After a halt during mid-day in the thickets, we pushed on by a circuitous route towards a cleft or gorge in the mountains named the Dos d'Ane, which guarded the passage into Cabesterre, the more level and fertile part of the isle, and there the outpost of Scipio's black band was last seen, as our quadroon guide assured me. The French are said to have given the hill its name from a fancied resemblance to the form of an ass. The ascent was steep and rugged, as the narrow path over which we toiled in heavy marching order, with arms loaded and bayonets fixed—for we knew not the moment we might be attacked—was encumbered by masses of fallen rock; by deep rents and rifts in the cliffs of limestone and basalt, and through these runnels of warm and sulphureous water were trickling under the broad and fibrous leaves of the giant tropical weeds. Thick vapours rose here and there from stagnant pools which were shrouded by dwarf mangroves; but beyond this gorge which was so gloomy, that one might fancy it led to the putrid lake of Avernus, rose mountain slopes covered by velvet-green, and trees of every kind.
A profound and melancholy silence reigned here; at least, we heard only the croak of the huge frogs that squatted in the marshy pools, or the voice of the mocking-bird in a grove of fern-palms; and now as evening began to fall, and we penetrated deeper into the gloomy gorge of the Dos d'Ane, our guide warned me that we were within a short distance of the camp of the black insurgents—less than a mile, he thought.
A few hundred yards further on we found a deep and wooded ravine opening to the right of the narrow path. Therein I concealed the whole company, and so soon as the dusk favoured, went forward to reconnoitre, leaving my men orders to maintain the strictest silence until my return. Guided by the quadroon, I advanced through the cleft in the mountains, and ere long, by the various strange and tumultuous sounds which woke their echoes, I found that we were approaching the camp of Scipio.
Lest the guide might play me false—for we had no great faith in men of colour—I had shown him significantly a pair of loaded pistols, that were stuck somewhat ostentatiously in my waist-belt; but the poor fellow proved every way faithful, and here, for the benefit of the uninitiated, I may mention that a quadroon is the child of a white and a mulatto, who is the child of a pure black and a European; but there are also black as well as white Creoles—the former being the children of slaves, born and reared in degradation and slavery.
CHAPTER LXIII.
THE WORSHIPPERS OF THE DEVIL.
A lurid light that played and wavered on the rocks and tufted trees of the deep pass, indicated to us distinctly the camp of the enemy, who were evidently engaged in some orgy, ceremony, or sacrifice—we knew not which, amid their fancied security, and under the shadow of night.

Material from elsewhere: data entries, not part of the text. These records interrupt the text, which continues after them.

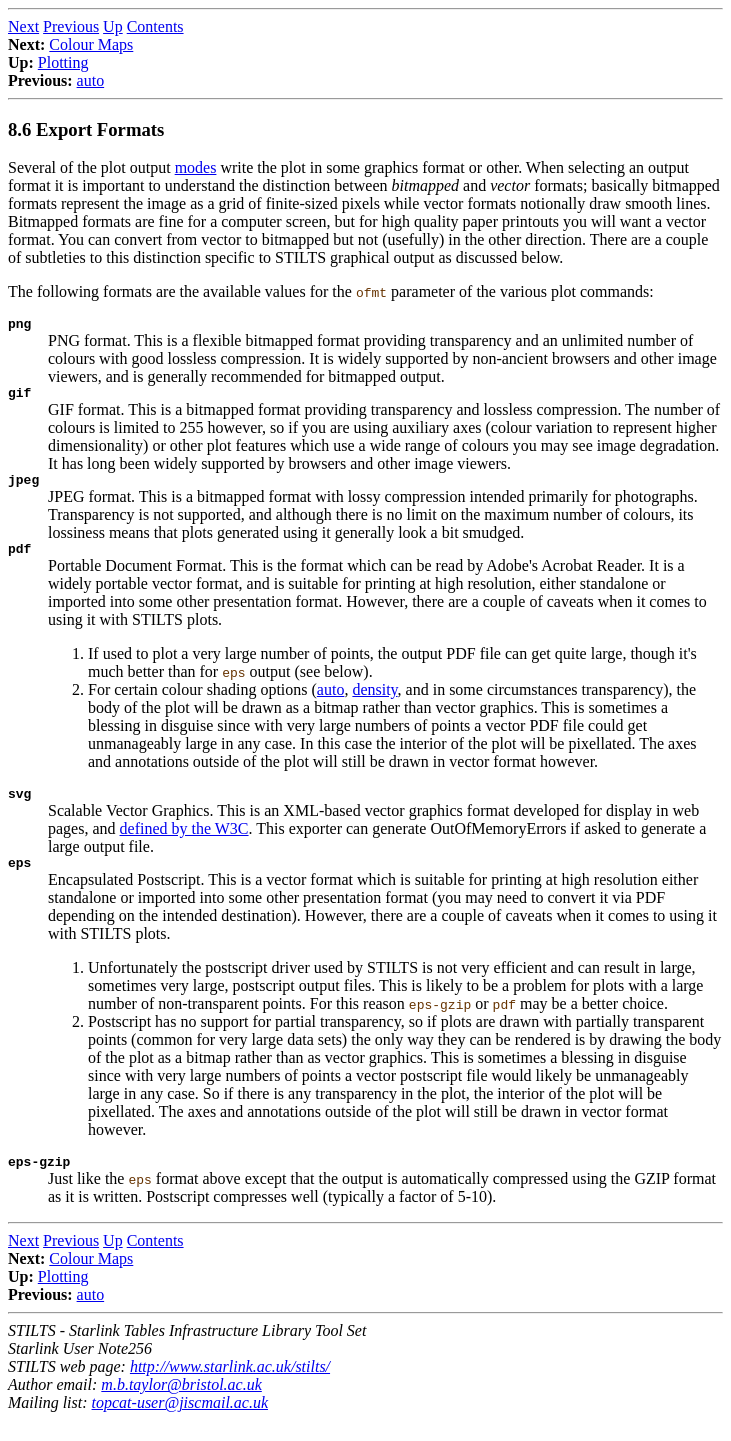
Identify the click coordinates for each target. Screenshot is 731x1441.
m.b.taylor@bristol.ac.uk (181, 1405)
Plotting (63, 62)
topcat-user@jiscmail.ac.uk (180, 1423)
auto (91, 80)
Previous (71, 26)
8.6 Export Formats (86, 129)
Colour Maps (91, 44)
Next (23, 26)
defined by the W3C (184, 843)
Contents (155, 26)
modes (196, 167)
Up (113, 26)
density (374, 701)
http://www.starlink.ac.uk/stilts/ (230, 1387)
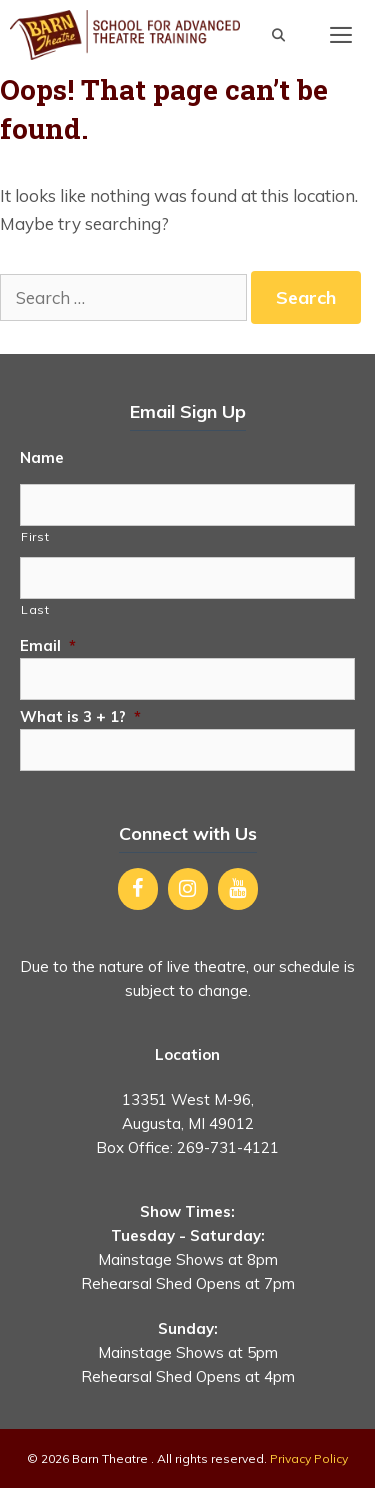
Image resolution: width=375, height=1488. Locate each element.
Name (42, 457)
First (35, 536)
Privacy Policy (309, 1458)
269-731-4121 (228, 1147)
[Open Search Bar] (278, 35)
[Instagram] (188, 889)
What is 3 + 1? (80, 716)
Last (35, 609)
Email (48, 645)
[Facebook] (138, 889)
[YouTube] (238, 889)
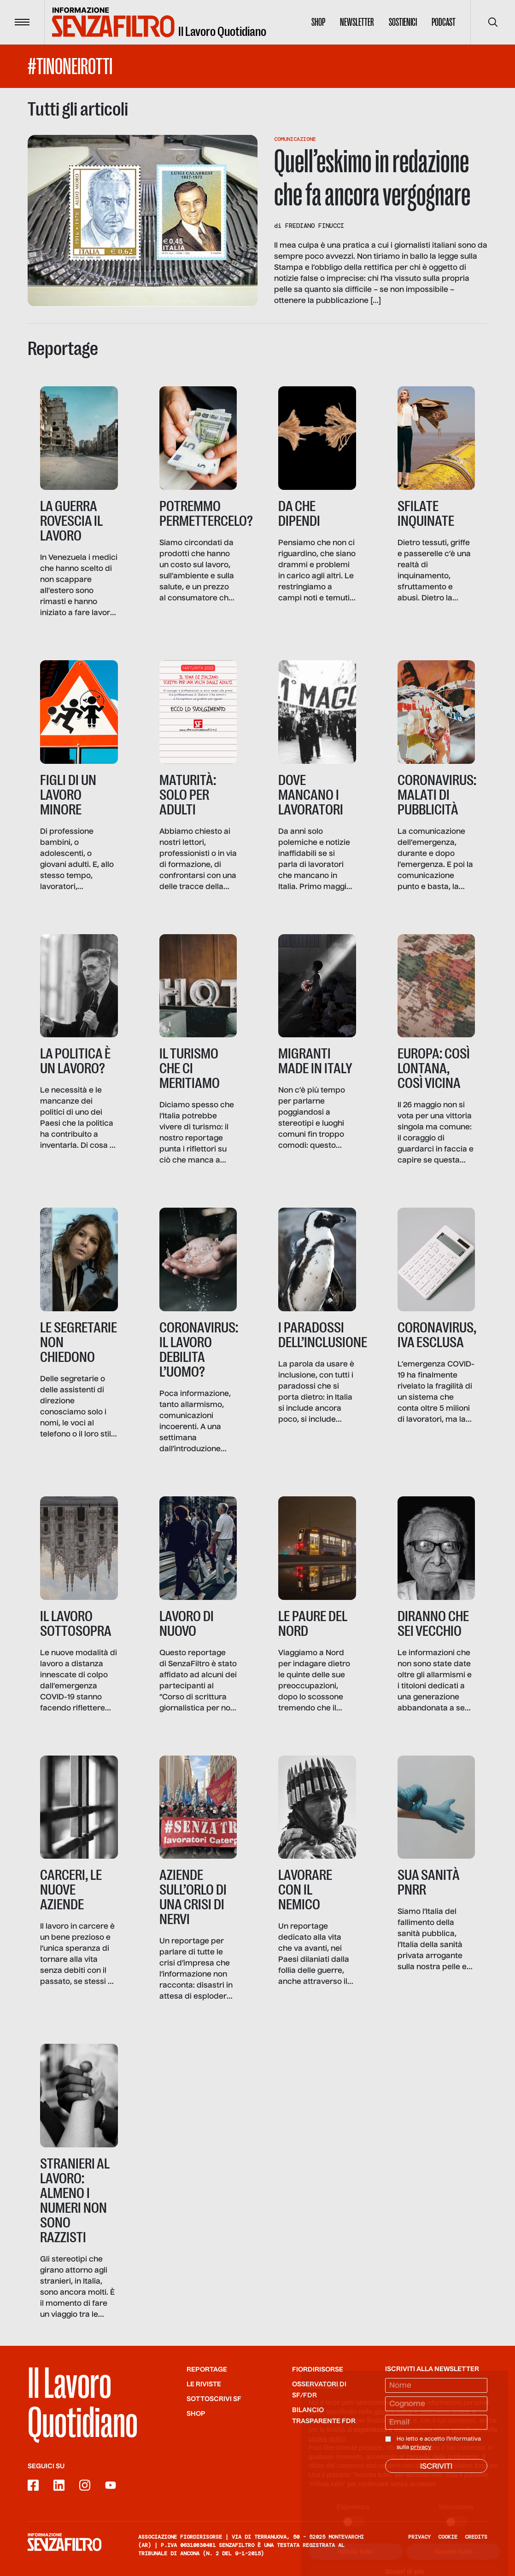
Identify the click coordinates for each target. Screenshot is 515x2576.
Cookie (447, 2537)
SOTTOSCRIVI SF (214, 2399)
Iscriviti (436, 2467)
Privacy (419, 2537)
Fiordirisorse (317, 2370)
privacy (420, 2447)
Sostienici (403, 22)
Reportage (207, 2370)
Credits (476, 2537)
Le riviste (204, 2384)
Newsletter (357, 22)
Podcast (444, 22)
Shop (318, 22)
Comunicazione (295, 139)
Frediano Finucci (314, 225)
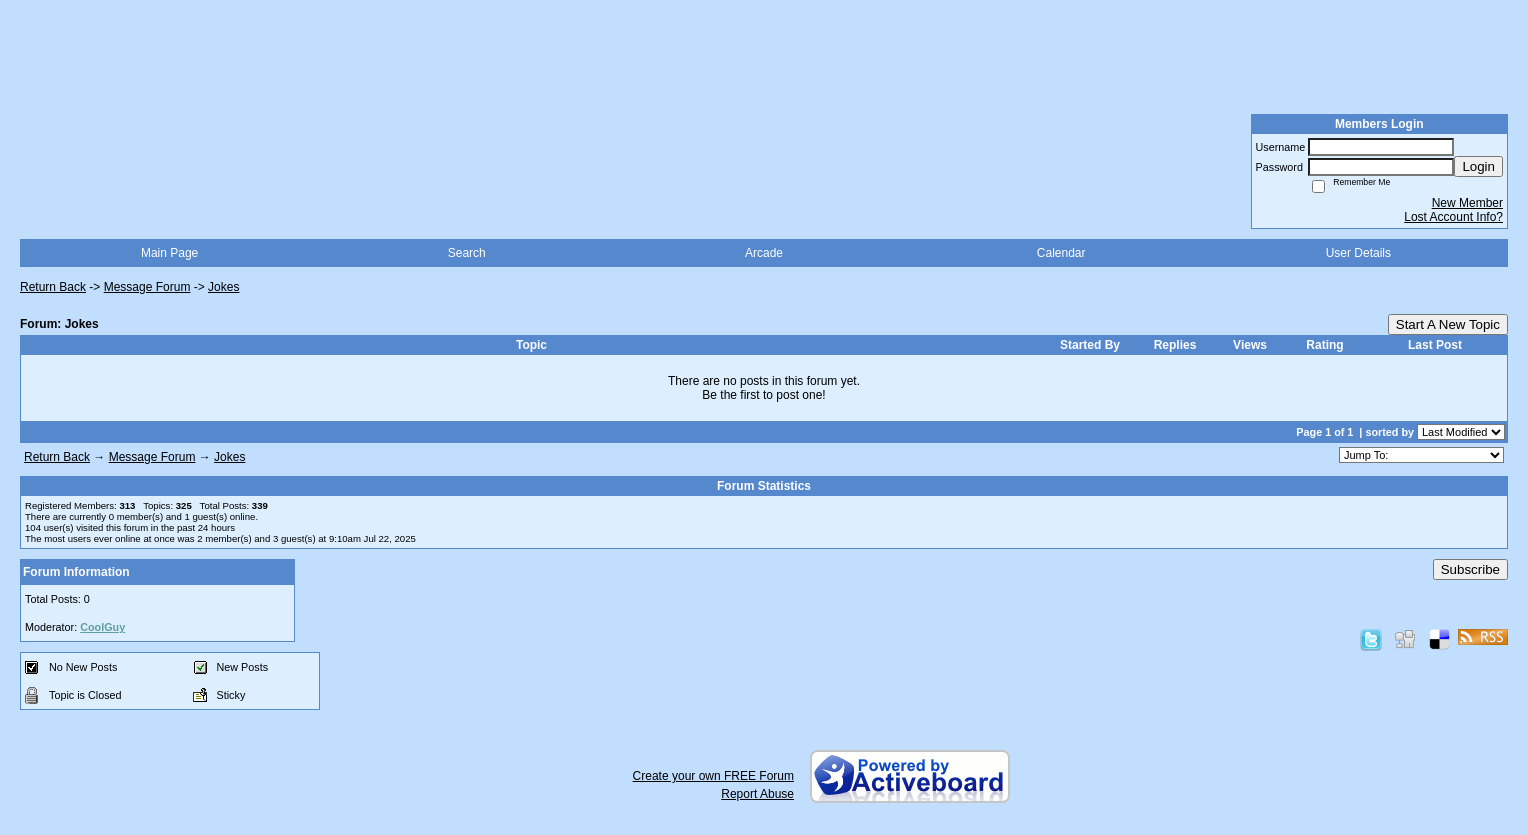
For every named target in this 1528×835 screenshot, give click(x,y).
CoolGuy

The quadroon led me up the face of the rock, by a path known apparently only to himself and the monkeys of that locality, it was so steep and dangerous; but after creeping forward on our hands and knees, I suddenly found myself overlooking a very singular and startling scene.
About fifty yards below me lay the camp of the negroes, on a green plateau, which they had rudely but strongly fortified by palisades of palms and bamboos, pegged or wattled together, and banked up within and without to form a species of breastwork. In the centre of this arena, a vast fire was blazing, and by its light the whole place and its inhabitants were visible as distinctly as they might have been at noon-day. The circular camp seemed to swarm with woolly heads and black forms, glowing redly in the flames, which, as they were blown to and fro by the passing breeze, imparted to every object a weird and unearthly aspect. Amid this sable crowd, gleamed bayonets, muskets, pikes, sabres, and agricultural implements, which had been sharpened and fashioned into impromptu weapons. When I saw their numbers, the ferocity of their black features, their bloodshot eyes and white teeth, as they jabbered and grinned; and when I heard their war-songs, their horrible yells and screams, the smallness of the force under my command, and the desperation of the duty on which I had been sent, came painfully and vividly before me.
Moreover I became aware that if the safety of the abducted M. de Thoisy was to be achieved, there was no time to be lost in attacking them, as preparations for a deed of horror were in rapid progress within the camp.